To produce the summary profile report run scalasca -examine on the profile directoy.

scalasca -examine -s scorep_app_instrumented_NCORES_sum

ls scorep_app_instrumented_NCORES_sum

... scorep.score summary.cubex

This will add a Score-P scoring file scorep.score and the summary profile summary.cubex. The latter contains more metrics (for instance load-balance) and may be viewed with Cube. The option (-s) suppresses opening the summary profile in Cube automatically; remove if you would like to view it immediately. Cube will also be able to calculate basic POP metrics from summary profiles.

Tracing with Scalasca

Doing full tracing, rather than just profiling, will allow Scalasca do more analysis on your application and calculate further performance metrics. The procedure is similar to profiling with Scalasca, but the scalasca command looks a bit different and takes the option -t (tracing) rather than -s (summary profiling).

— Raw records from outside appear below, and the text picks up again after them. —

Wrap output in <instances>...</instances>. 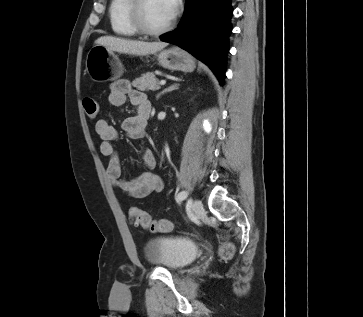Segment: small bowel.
<instances>
[{
  "label": "small bowel",
  "instance_id": "obj_1",
  "mask_svg": "<svg viewBox=\"0 0 363 317\" xmlns=\"http://www.w3.org/2000/svg\"><path fill=\"white\" fill-rule=\"evenodd\" d=\"M127 98L136 107V114L123 121L122 129L131 139H143L147 134L151 104L145 93L133 89L129 81L123 79L115 81L108 95L109 103L113 106H122ZM95 132L101 139L100 152L108 158L107 178L114 187L135 198H144L163 190L162 178L153 171L156 162L150 149H144L141 154L145 171L136 179L127 181L122 178L121 162L114 147V142L118 139L117 129L106 120H98L95 123Z\"/></svg>",
  "mask_w": 363,
  "mask_h": 317
}]
</instances>
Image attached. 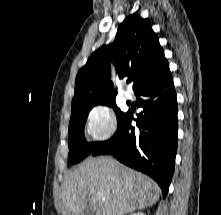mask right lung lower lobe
Here are the masks:
<instances>
[{
  "label": "right lung lower lobe",
  "mask_w": 221,
  "mask_h": 215,
  "mask_svg": "<svg viewBox=\"0 0 221 215\" xmlns=\"http://www.w3.org/2000/svg\"><path fill=\"white\" fill-rule=\"evenodd\" d=\"M143 112L131 126L132 114L125 113L116 133L90 155L114 154L125 165L152 177L165 198L174 173L177 152V99L170 71L135 91Z\"/></svg>",
  "instance_id": "right-lung-lower-lobe-1"
}]
</instances>
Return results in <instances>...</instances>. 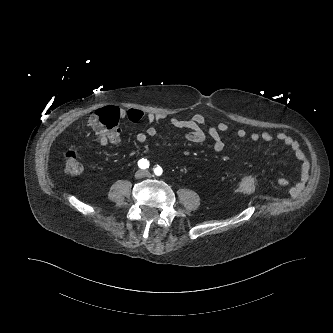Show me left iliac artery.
<instances>
[{"label": "left iliac artery", "instance_id": "left-iliac-artery-1", "mask_svg": "<svg viewBox=\"0 0 333 333\" xmlns=\"http://www.w3.org/2000/svg\"><path fill=\"white\" fill-rule=\"evenodd\" d=\"M153 171H154L155 175H157V176H160L163 172L162 168L158 165L154 168Z\"/></svg>", "mask_w": 333, "mask_h": 333}]
</instances>
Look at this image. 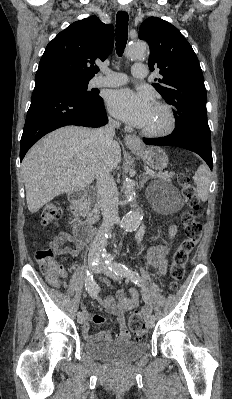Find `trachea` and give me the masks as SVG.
Returning <instances> with one entry per match:
<instances>
[{
	"label": "trachea",
	"instance_id": "3493384b",
	"mask_svg": "<svg viewBox=\"0 0 232 399\" xmlns=\"http://www.w3.org/2000/svg\"><path fill=\"white\" fill-rule=\"evenodd\" d=\"M128 38V13L120 11L116 16V52L122 56Z\"/></svg>",
	"mask_w": 232,
	"mask_h": 399
}]
</instances>
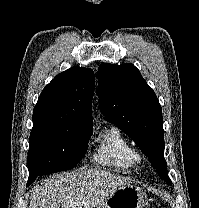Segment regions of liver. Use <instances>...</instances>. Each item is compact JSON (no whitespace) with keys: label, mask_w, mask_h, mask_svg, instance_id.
<instances>
[{"label":"liver","mask_w":199,"mask_h":208,"mask_svg":"<svg viewBox=\"0 0 199 208\" xmlns=\"http://www.w3.org/2000/svg\"><path fill=\"white\" fill-rule=\"evenodd\" d=\"M123 185H128L126 178L105 170L54 174L30 191L29 208H94Z\"/></svg>","instance_id":"1"}]
</instances>
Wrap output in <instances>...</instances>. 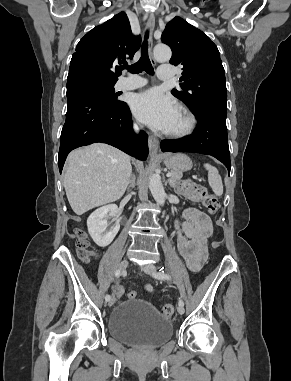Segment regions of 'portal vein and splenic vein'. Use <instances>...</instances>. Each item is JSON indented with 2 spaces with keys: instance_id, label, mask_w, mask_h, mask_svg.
<instances>
[{
  "instance_id": "18ae733b",
  "label": "portal vein and splenic vein",
  "mask_w": 291,
  "mask_h": 381,
  "mask_svg": "<svg viewBox=\"0 0 291 381\" xmlns=\"http://www.w3.org/2000/svg\"><path fill=\"white\" fill-rule=\"evenodd\" d=\"M168 178H170L172 176V173H167L166 175Z\"/></svg>"
}]
</instances>
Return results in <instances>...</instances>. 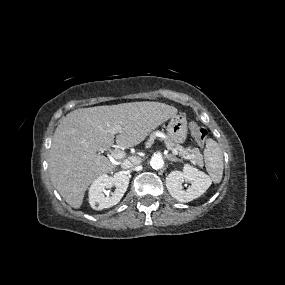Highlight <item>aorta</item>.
<instances>
[{
	"label": "aorta",
	"mask_w": 285,
	"mask_h": 285,
	"mask_svg": "<svg viewBox=\"0 0 285 285\" xmlns=\"http://www.w3.org/2000/svg\"><path fill=\"white\" fill-rule=\"evenodd\" d=\"M150 165L153 169L159 170L164 166V159L161 155L155 154L151 157Z\"/></svg>",
	"instance_id": "obj_1"
}]
</instances>
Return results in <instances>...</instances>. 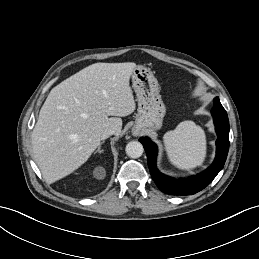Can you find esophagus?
Here are the masks:
<instances>
[{"label":"esophagus","mask_w":259,"mask_h":259,"mask_svg":"<svg viewBox=\"0 0 259 259\" xmlns=\"http://www.w3.org/2000/svg\"><path fill=\"white\" fill-rule=\"evenodd\" d=\"M132 134H133L134 136H138V135L140 134V131L137 130V129H133V130H132Z\"/></svg>","instance_id":"34e87169"}]
</instances>
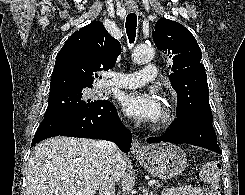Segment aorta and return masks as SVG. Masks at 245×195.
<instances>
[{
	"label": "aorta",
	"mask_w": 245,
	"mask_h": 195,
	"mask_svg": "<svg viewBox=\"0 0 245 195\" xmlns=\"http://www.w3.org/2000/svg\"><path fill=\"white\" fill-rule=\"evenodd\" d=\"M154 54L155 51L151 45H140L134 49L132 59L137 64H144L150 62Z\"/></svg>",
	"instance_id": "aorta-1"
}]
</instances>
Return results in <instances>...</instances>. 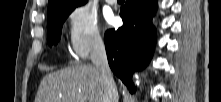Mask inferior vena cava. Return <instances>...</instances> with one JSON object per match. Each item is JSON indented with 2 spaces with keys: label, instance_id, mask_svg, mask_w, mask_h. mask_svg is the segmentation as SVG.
Wrapping results in <instances>:
<instances>
[{
  "label": "inferior vena cava",
  "instance_id": "602c4592",
  "mask_svg": "<svg viewBox=\"0 0 221 102\" xmlns=\"http://www.w3.org/2000/svg\"><path fill=\"white\" fill-rule=\"evenodd\" d=\"M91 61L101 72L104 91V102H118V91L114 82L112 71L109 67L105 45L100 36H97L92 43Z\"/></svg>",
  "mask_w": 221,
  "mask_h": 102
}]
</instances>
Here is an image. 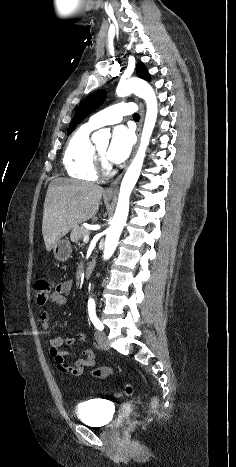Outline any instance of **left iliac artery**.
Instances as JSON below:
<instances>
[{"label": "left iliac artery", "mask_w": 236, "mask_h": 467, "mask_svg": "<svg viewBox=\"0 0 236 467\" xmlns=\"http://www.w3.org/2000/svg\"><path fill=\"white\" fill-rule=\"evenodd\" d=\"M88 313H89L90 320L93 323V325L95 326V328L102 331L104 329V326H103L102 322L99 320V318L96 315L95 302L91 301V302L88 303Z\"/></svg>", "instance_id": "1"}]
</instances>
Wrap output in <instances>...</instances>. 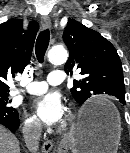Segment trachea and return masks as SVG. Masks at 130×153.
Returning <instances> with one entry per match:
<instances>
[{
	"mask_svg": "<svg viewBox=\"0 0 130 153\" xmlns=\"http://www.w3.org/2000/svg\"><path fill=\"white\" fill-rule=\"evenodd\" d=\"M50 32L48 29L39 33L35 45V54L40 63H43L46 50L49 45Z\"/></svg>",
	"mask_w": 130,
	"mask_h": 153,
	"instance_id": "3493384b",
	"label": "trachea"
}]
</instances>
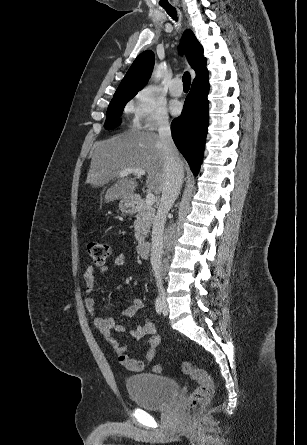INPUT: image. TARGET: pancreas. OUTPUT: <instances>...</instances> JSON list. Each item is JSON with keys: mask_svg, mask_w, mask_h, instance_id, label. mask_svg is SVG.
Wrapping results in <instances>:
<instances>
[{"mask_svg": "<svg viewBox=\"0 0 307 445\" xmlns=\"http://www.w3.org/2000/svg\"><path fill=\"white\" fill-rule=\"evenodd\" d=\"M155 218V208L148 206L146 202H141L137 208L136 220H134V235L136 241L144 243L145 237L153 225V220Z\"/></svg>", "mask_w": 307, "mask_h": 445, "instance_id": "pancreas-1", "label": "pancreas"}]
</instances>
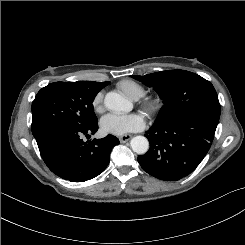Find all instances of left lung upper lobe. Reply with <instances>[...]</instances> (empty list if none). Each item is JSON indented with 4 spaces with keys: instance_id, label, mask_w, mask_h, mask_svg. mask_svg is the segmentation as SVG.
Here are the masks:
<instances>
[{
    "instance_id": "left-lung-upper-lobe-1",
    "label": "left lung upper lobe",
    "mask_w": 245,
    "mask_h": 245,
    "mask_svg": "<svg viewBox=\"0 0 245 245\" xmlns=\"http://www.w3.org/2000/svg\"><path fill=\"white\" fill-rule=\"evenodd\" d=\"M131 77L153 87L163 100L164 106L153 126L170 124L196 113L220 117L221 106L213 85L195 73L173 70Z\"/></svg>"
}]
</instances>
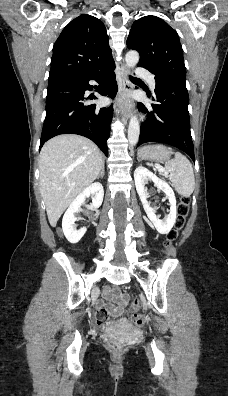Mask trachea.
Returning a JSON list of instances; mask_svg holds the SVG:
<instances>
[{
	"label": "trachea",
	"instance_id": "1",
	"mask_svg": "<svg viewBox=\"0 0 228 396\" xmlns=\"http://www.w3.org/2000/svg\"><path fill=\"white\" fill-rule=\"evenodd\" d=\"M130 79H131L132 81H141L140 79L135 78V77H132V76H130Z\"/></svg>",
	"mask_w": 228,
	"mask_h": 396
}]
</instances>
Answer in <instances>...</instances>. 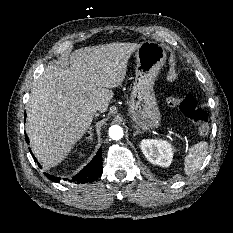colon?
Wrapping results in <instances>:
<instances>
[{"mask_svg": "<svg viewBox=\"0 0 233 233\" xmlns=\"http://www.w3.org/2000/svg\"><path fill=\"white\" fill-rule=\"evenodd\" d=\"M166 103L168 106L178 109L184 116L190 119L195 124L196 132L200 136L209 134L208 113L198 107L194 96L187 94L183 97H177L173 93H168Z\"/></svg>", "mask_w": 233, "mask_h": 233, "instance_id": "obj_1", "label": "colon"}]
</instances>
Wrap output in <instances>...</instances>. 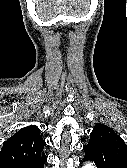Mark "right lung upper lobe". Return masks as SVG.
<instances>
[{
  "instance_id": "obj_1",
  "label": "right lung upper lobe",
  "mask_w": 127,
  "mask_h": 168,
  "mask_svg": "<svg viewBox=\"0 0 127 168\" xmlns=\"http://www.w3.org/2000/svg\"><path fill=\"white\" fill-rule=\"evenodd\" d=\"M38 127L29 126L21 129L4 142L0 151V164L4 162L41 161L46 158Z\"/></svg>"
}]
</instances>
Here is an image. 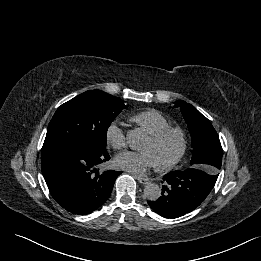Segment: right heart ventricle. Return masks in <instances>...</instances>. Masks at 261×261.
<instances>
[{
  "label": "right heart ventricle",
  "mask_w": 261,
  "mask_h": 261,
  "mask_svg": "<svg viewBox=\"0 0 261 261\" xmlns=\"http://www.w3.org/2000/svg\"><path fill=\"white\" fill-rule=\"evenodd\" d=\"M131 121L140 126L149 135L155 134L170 126L169 119L155 109L139 112L131 117Z\"/></svg>",
  "instance_id": "1"
}]
</instances>
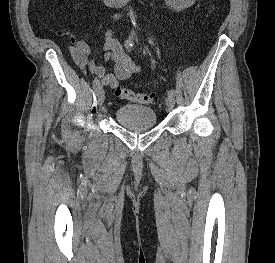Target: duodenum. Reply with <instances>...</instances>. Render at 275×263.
I'll use <instances>...</instances> for the list:
<instances>
[{
    "instance_id": "obj_1",
    "label": "duodenum",
    "mask_w": 275,
    "mask_h": 263,
    "mask_svg": "<svg viewBox=\"0 0 275 263\" xmlns=\"http://www.w3.org/2000/svg\"><path fill=\"white\" fill-rule=\"evenodd\" d=\"M105 5L110 7H122L131 3L133 0H102Z\"/></svg>"
}]
</instances>
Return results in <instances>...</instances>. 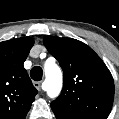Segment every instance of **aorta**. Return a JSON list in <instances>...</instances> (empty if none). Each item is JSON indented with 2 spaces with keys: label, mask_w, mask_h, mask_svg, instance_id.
Returning a JSON list of instances; mask_svg holds the SVG:
<instances>
[{
  "label": "aorta",
  "mask_w": 119,
  "mask_h": 119,
  "mask_svg": "<svg viewBox=\"0 0 119 119\" xmlns=\"http://www.w3.org/2000/svg\"><path fill=\"white\" fill-rule=\"evenodd\" d=\"M45 90L49 97L55 98L62 88V72L55 63H46L45 67Z\"/></svg>",
  "instance_id": "obj_1"
}]
</instances>
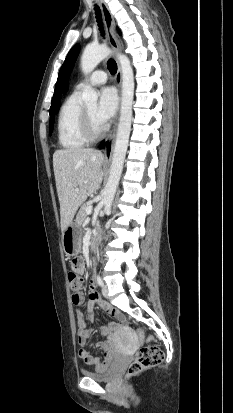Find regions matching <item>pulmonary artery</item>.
Masks as SVG:
<instances>
[{
	"label": "pulmonary artery",
	"instance_id": "obj_1",
	"mask_svg": "<svg viewBox=\"0 0 233 413\" xmlns=\"http://www.w3.org/2000/svg\"><path fill=\"white\" fill-rule=\"evenodd\" d=\"M107 81V74L103 70H96L94 71L87 79L81 80L76 88L80 89L82 88L85 83H90L92 85H100L104 84Z\"/></svg>",
	"mask_w": 233,
	"mask_h": 413
}]
</instances>
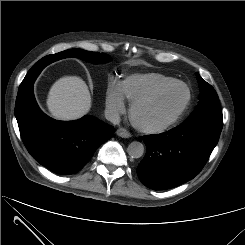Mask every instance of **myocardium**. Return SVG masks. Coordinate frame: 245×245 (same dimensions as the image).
<instances>
[{
  "label": "myocardium",
  "mask_w": 245,
  "mask_h": 245,
  "mask_svg": "<svg viewBox=\"0 0 245 245\" xmlns=\"http://www.w3.org/2000/svg\"><path fill=\"white\" fill-rule=\"evenodd\" d=\"M176 85L183 86L187 91L186 100H185L183 106L177 112V114L172 119H170L169 121H167L161 125L149 126V125H145V124L141 123L139 121L138 115H137L140 107H142L143 105H145L149 102L156 100L161 95H163L166 91H168L170 88H172ZM191 101H192V93H191L190 87L182 81L174 80V81H172V82H170V83H168L162 87H159L158 89L136 99L131 104V107H130V118H131V121H132L134 127L137 128L139 131L147 133V134H160V133L166 132L169 129H171L172 127H174L183 118V116L185 115V113L187 112V110L190 107Z\"/></svg>",
  "instance_id": "f54148a6"
}]
</instances>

export SCOREP_TOTAL_MEMORY=10MB

export SCOREP_FILTERING_FILE=APP-scorep.filt
export SCOREP_METRIC_PAPI=PAPI_TOT_INS,PAPI_TOT_CYC
scalasca -analyze -t mpirun ... ./app_instrumented

ls scorep_app_instrumented_NCORES_trace
MANIFEST.md profile.cubex scorep.cfg scorep.filter scorep.log
traces.def trace.stat traces traces.otf2

scout.log scout.cubex


The command scalasca -analyze will execute the code and take a full trace (-t). Scalasca will place the profile in a directory called scorep_APP_NCORES_trace, where APP is the name of the binary and NCORES the total number of cores used for the run.

If you need omplace on Hawk, please do the following instead

export SCOREP_TOTAL_MEMORY=10MB

export SCOREP_FILTERING_FILE=APP-scorep.filt
export SCOREP_METRIC_PAPI=PAPI_TOT_INS,PAPI_TOT_CYC
export SCAN_TARGET=./app_instrumented

scalasca -analyze -t mpirun omplace ... $SCAN_TARGET

otherwise Scalasca will actually analyse the binary omplace, not your application.

To produce the summary profile report run scalasca -examine on the trace directoy.

scalasca -examine -s scorep_app_instrumented_NCORES_trace

ls scorep_app_instrumented_NCORES_sum

... scorep.score summary.cubex trace.cubex

This will add a Score-P scoring file scorep.score, the summary profile summary.cubex, and the event trace report trace.cubex. The trace report contains more metrics (for instance load-balance and critical path analysis) and may be viewed with Cube. The option (-s) suppresses opening the summary profile in Cube automatically; remove if you would like to view it immediately. Cube will also be able to calculate full POP metrics from full traces.

Displaying POP efficiency metrics

Recent Scalasca versions can calculate POP efficiency metrics. To do so, load either a summary or trace report in Cube. Then select your focus of analysis (area of interest) in the central panel. Select the tab "General" at the right most edge of the window, select the tab "Advisor" at the top of the right panel, and click "Recalculate".

For summary reports, this will show the POP metrics Parallel Efficiency (time lost due to MPI and/or OpenMP), Loadbalance Efficiency (time lost due to computational imbalances in user code), and Communication Efficiency (time lost in MPI communication or OpenMP Synchronisation). If you loaded a trace, it will additionally break down Communication Efficiency into Transfer Efficiency (time spent in actual transfer of data) and Serialisation Efficiency (time lost due to communication pattern).